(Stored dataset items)
*** Block opens ***

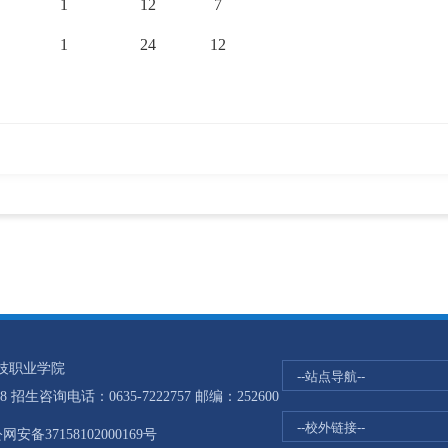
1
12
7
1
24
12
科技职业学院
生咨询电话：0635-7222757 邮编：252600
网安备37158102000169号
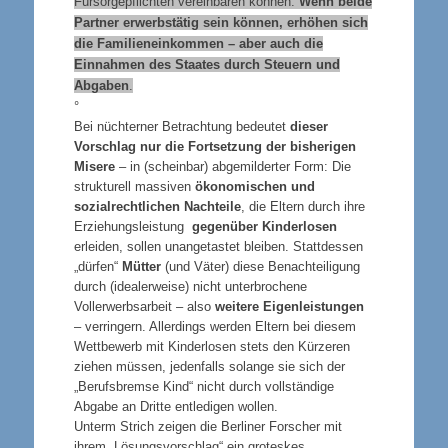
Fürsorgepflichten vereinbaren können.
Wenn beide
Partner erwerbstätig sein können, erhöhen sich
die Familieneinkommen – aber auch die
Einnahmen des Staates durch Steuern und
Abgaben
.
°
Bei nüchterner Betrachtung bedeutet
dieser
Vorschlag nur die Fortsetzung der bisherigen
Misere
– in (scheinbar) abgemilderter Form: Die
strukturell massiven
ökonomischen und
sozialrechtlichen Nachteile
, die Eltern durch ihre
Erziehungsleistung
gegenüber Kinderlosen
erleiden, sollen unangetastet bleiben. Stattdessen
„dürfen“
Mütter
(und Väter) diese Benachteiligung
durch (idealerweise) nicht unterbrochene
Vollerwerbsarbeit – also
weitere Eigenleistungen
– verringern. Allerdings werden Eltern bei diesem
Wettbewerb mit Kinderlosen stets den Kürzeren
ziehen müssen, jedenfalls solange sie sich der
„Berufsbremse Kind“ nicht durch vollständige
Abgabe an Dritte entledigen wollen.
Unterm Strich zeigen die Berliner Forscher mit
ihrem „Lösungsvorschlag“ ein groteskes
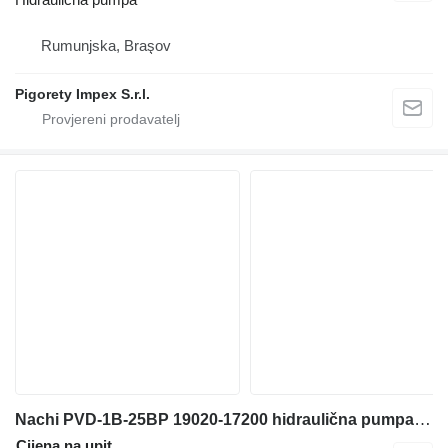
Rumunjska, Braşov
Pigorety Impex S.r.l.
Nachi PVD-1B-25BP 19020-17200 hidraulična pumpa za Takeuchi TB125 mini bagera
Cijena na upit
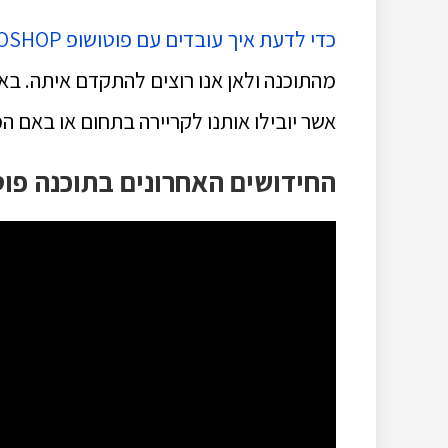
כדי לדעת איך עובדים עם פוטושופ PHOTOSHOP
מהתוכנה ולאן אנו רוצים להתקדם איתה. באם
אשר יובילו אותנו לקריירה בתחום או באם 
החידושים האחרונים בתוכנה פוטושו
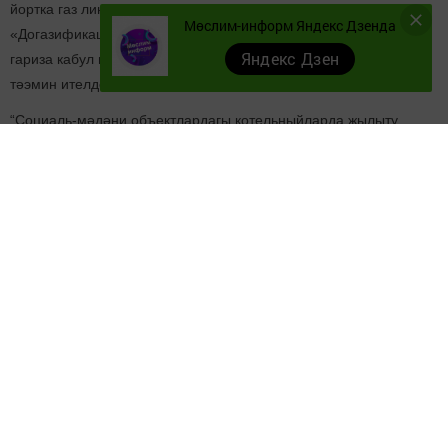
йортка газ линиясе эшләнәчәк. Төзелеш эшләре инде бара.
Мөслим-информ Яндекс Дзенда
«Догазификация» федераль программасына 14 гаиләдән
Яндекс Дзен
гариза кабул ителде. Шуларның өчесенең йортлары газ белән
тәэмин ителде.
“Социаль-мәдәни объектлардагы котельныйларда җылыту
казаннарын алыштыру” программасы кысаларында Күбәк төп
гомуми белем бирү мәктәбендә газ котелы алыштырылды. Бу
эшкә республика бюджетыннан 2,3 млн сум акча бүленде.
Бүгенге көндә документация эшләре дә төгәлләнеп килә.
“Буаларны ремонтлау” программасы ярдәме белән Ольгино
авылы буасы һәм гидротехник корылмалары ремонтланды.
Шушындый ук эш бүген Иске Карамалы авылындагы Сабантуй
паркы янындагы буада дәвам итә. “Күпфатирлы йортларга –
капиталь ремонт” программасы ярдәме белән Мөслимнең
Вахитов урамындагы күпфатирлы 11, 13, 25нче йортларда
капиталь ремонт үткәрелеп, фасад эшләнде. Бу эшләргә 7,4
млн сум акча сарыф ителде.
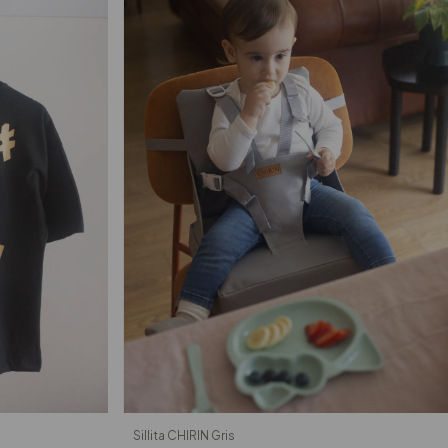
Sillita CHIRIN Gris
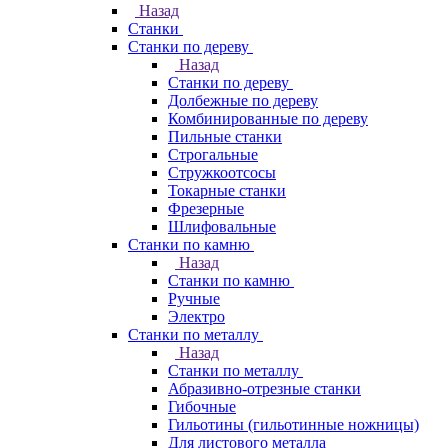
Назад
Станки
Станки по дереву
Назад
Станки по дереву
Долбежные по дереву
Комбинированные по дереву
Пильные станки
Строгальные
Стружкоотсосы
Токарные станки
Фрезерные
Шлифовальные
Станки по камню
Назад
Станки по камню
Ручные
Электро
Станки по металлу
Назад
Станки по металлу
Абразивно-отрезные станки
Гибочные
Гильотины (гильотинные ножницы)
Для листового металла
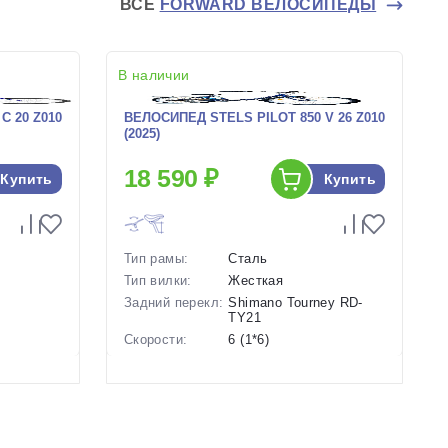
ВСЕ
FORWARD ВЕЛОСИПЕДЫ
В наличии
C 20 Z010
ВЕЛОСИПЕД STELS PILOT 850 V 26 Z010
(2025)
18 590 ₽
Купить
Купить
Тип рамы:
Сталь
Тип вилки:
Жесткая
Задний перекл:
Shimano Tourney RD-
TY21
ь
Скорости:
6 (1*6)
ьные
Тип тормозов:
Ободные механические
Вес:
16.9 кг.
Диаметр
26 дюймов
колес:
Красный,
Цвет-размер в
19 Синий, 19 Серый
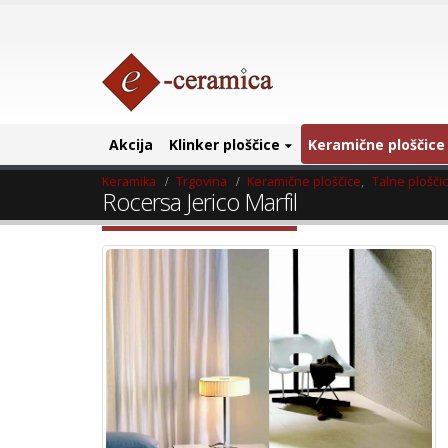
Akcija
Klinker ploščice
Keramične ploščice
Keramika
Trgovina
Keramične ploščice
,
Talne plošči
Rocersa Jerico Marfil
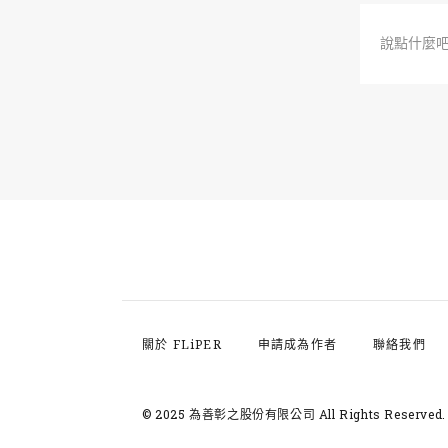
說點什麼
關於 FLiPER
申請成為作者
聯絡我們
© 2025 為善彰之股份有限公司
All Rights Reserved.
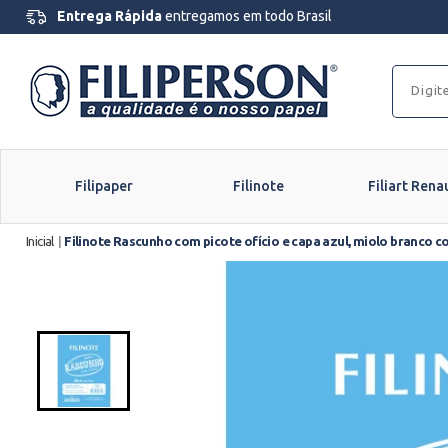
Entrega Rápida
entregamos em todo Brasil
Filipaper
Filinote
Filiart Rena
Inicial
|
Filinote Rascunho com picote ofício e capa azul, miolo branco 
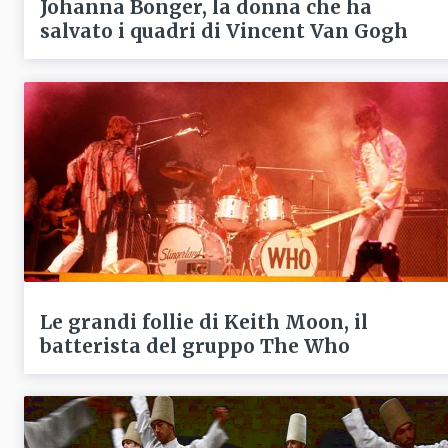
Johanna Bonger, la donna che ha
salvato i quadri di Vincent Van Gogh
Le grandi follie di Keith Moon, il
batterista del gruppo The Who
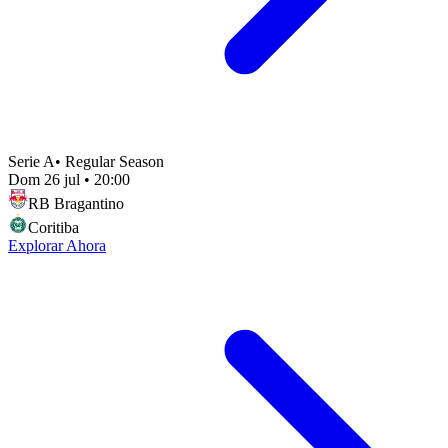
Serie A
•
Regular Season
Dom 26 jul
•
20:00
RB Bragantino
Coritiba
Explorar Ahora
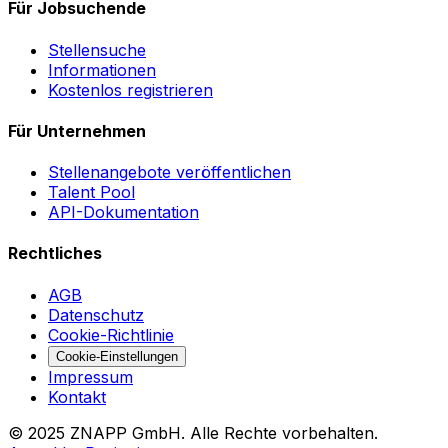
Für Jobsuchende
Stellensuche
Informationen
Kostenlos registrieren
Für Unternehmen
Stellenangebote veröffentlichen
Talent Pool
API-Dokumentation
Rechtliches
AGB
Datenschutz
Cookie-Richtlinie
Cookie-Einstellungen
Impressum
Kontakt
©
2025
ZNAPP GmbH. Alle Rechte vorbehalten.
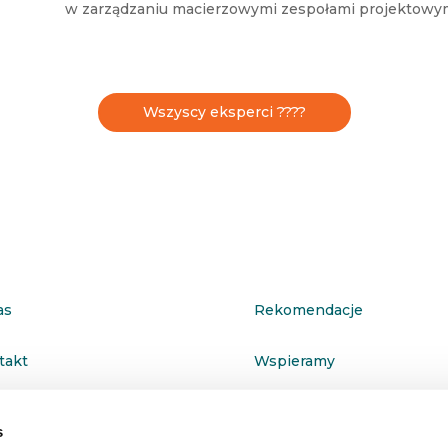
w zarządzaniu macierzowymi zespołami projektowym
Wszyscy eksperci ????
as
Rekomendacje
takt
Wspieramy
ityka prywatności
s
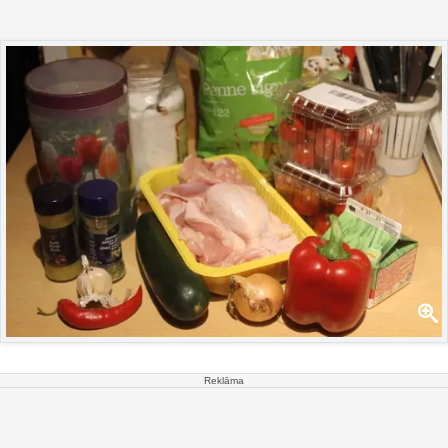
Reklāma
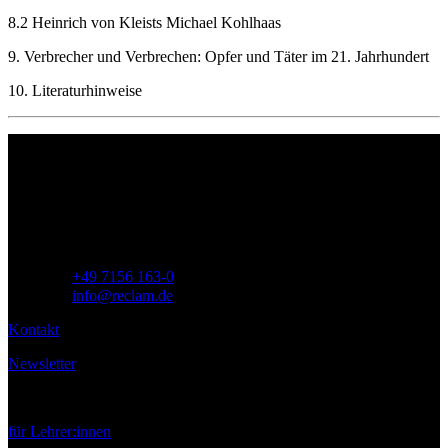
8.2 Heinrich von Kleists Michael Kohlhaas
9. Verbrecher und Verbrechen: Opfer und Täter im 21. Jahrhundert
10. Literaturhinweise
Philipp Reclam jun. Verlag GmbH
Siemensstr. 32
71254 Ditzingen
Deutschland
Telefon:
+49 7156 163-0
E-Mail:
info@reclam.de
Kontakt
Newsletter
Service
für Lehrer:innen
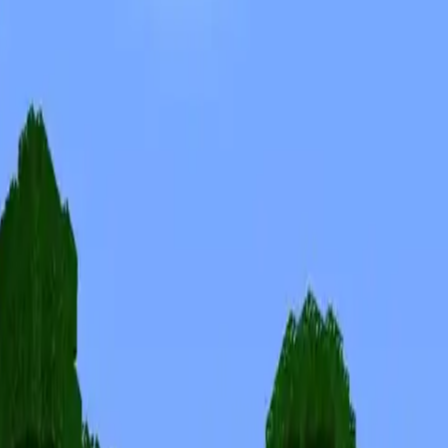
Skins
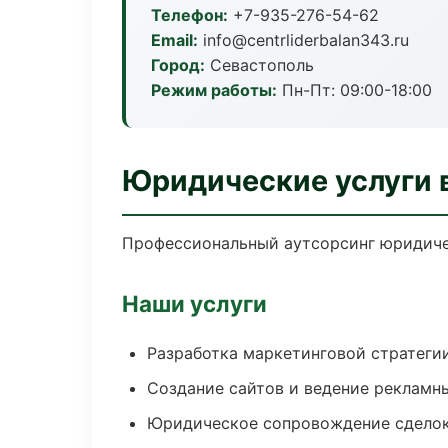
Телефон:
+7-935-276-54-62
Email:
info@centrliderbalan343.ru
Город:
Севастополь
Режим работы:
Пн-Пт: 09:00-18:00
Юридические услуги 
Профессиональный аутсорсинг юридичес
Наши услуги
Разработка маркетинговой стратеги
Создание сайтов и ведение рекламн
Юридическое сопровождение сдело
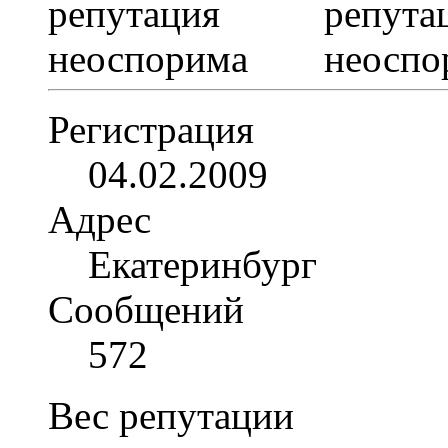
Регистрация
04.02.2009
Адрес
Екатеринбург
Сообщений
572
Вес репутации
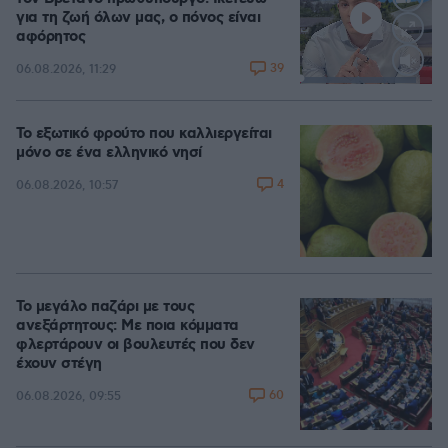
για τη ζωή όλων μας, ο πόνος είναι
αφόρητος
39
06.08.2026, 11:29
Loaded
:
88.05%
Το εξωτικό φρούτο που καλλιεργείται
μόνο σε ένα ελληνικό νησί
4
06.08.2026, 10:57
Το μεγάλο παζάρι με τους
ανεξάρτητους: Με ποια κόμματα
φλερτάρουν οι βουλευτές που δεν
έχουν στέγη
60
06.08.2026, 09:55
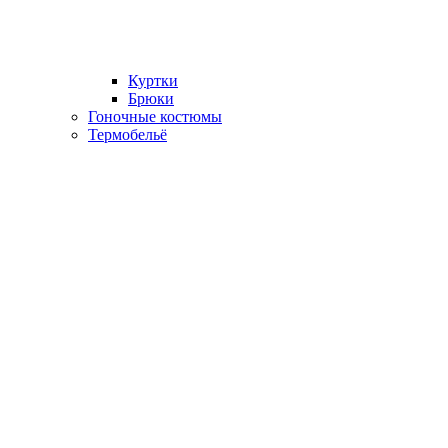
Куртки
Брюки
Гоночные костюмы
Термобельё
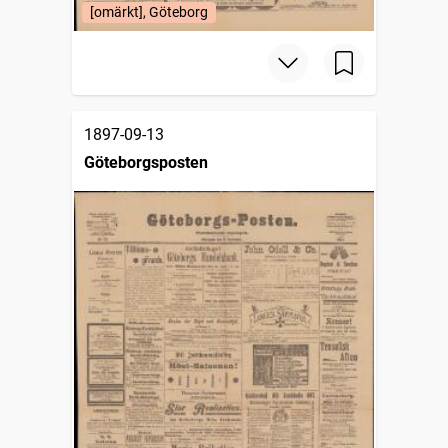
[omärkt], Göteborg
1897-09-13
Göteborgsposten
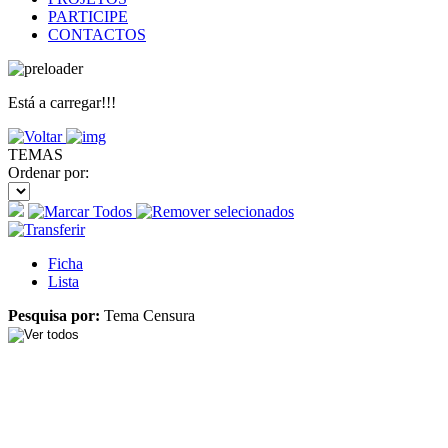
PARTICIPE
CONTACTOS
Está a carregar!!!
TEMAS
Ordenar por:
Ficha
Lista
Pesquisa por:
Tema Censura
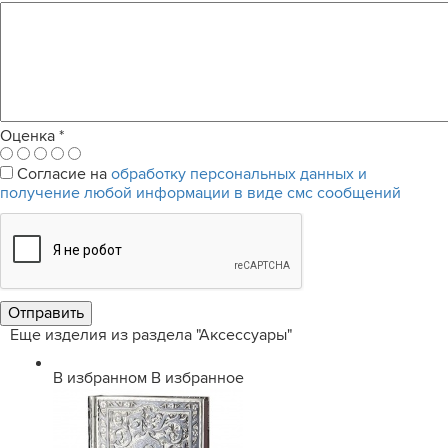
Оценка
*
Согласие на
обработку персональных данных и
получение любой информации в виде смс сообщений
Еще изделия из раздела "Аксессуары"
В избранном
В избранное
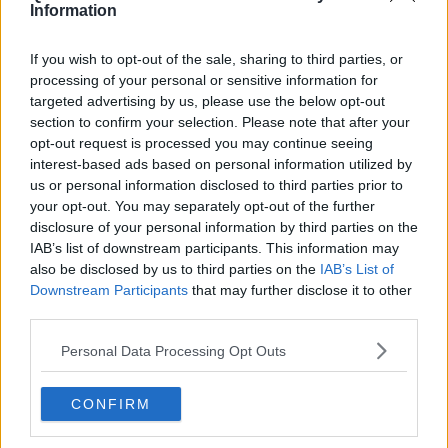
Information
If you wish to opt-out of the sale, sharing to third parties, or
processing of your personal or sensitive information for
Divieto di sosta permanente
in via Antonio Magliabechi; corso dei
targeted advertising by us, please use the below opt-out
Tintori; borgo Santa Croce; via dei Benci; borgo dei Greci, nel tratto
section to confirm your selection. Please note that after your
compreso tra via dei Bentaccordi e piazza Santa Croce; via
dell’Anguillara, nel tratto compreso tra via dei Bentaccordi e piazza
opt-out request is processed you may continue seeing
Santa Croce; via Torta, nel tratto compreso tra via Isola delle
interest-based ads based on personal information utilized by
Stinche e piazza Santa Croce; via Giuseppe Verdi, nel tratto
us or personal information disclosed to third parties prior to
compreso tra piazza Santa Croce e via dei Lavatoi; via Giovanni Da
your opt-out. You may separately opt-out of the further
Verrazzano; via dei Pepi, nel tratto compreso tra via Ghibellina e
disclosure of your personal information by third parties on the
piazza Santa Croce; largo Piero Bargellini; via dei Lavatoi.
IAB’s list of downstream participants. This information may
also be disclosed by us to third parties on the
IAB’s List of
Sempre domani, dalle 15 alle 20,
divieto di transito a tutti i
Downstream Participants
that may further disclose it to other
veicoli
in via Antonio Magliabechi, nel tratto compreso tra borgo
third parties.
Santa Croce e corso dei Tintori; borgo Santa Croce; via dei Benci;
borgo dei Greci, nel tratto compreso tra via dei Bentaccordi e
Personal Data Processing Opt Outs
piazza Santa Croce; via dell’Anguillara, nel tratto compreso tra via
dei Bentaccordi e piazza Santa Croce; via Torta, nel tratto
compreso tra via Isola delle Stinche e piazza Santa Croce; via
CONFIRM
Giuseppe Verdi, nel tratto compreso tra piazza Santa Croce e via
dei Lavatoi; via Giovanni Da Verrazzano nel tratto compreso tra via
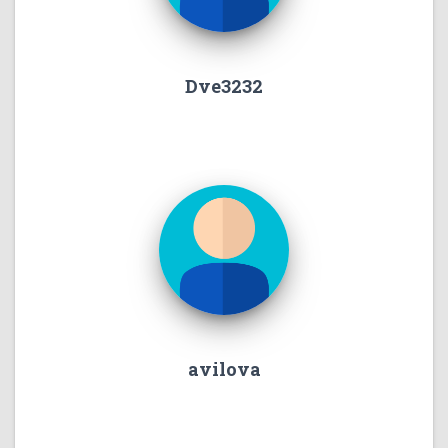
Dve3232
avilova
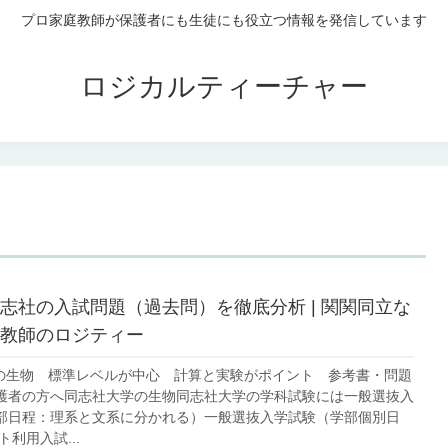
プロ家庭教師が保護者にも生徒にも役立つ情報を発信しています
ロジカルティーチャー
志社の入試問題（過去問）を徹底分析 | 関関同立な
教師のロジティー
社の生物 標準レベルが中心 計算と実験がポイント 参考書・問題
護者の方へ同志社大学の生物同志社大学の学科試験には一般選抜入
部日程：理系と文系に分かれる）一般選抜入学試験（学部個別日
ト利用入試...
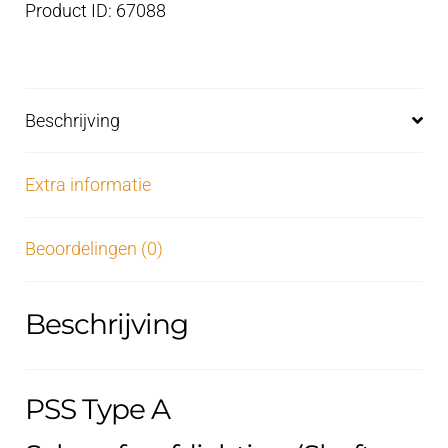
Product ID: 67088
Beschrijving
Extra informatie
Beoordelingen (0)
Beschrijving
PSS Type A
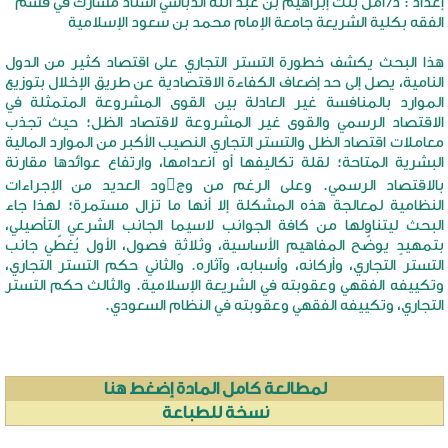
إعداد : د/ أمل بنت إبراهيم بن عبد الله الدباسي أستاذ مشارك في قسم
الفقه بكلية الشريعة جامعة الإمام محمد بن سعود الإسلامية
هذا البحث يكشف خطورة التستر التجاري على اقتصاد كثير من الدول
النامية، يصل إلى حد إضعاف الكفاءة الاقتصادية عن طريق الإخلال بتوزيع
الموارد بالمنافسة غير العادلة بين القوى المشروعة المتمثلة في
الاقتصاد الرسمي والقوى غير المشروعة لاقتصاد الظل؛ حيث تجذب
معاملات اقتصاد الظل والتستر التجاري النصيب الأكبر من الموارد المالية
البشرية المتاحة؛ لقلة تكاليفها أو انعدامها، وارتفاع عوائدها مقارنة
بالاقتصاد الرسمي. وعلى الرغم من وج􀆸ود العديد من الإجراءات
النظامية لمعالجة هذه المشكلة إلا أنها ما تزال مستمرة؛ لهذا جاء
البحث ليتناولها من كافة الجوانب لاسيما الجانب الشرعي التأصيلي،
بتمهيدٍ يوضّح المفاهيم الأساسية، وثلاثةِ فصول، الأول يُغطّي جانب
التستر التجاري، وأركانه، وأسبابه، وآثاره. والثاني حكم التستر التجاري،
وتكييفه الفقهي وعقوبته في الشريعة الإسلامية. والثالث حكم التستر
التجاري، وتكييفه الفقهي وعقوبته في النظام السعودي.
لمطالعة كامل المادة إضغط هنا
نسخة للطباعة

*** Block closes ***

*What to produce*
Output only the lines above from the line that holds "Профессиональный аутсорсинг юридичес" through the line that holds "получение любой информации", both ends included, and exclude pictures.

*Written answer*
Профессиональный аутсорсинг юридичес
Наши услуги
Разработка маркетинговой стратеги
Создание сайтов и ведение рекламн
Юридическое сопровождение сдело
Регистрация
04.02.2009
Адрес
Екатеринбург
Сообщений
572
Вес репутации
για τη ζωή όλων μας, ο πόνος είναι
αφόρητος
39
06.08.2026, 11:29
Loaded
:
88.05%
Το εξωτικό φρούτο που καλλιεργείται
μόνο σε ένα ελληνικό νησί
4
06.08.2026, 10:57
Το μεγάλο παζάρι με τους
ανεξάρτητους: Με ποια κόμματα
φλερτάρουν οι βουλευτές που δεν
έχουν στέγη
60
06.08.2026, 09:55
Куртки
Брюки
Гоночные костюмы
Термобельё
[omärkt], Göteborg
1897-09-13
Göteborgsposten
PARTICIPE
CONTACTOS
Está a carregar!!!
TEMAS
Ordenar por:
Ficha
Lista
Pesquisa por:
Tema Censura
Оценка
*
Согласие на
обработку персональных данных и
получение любой информации в виде смс сообщений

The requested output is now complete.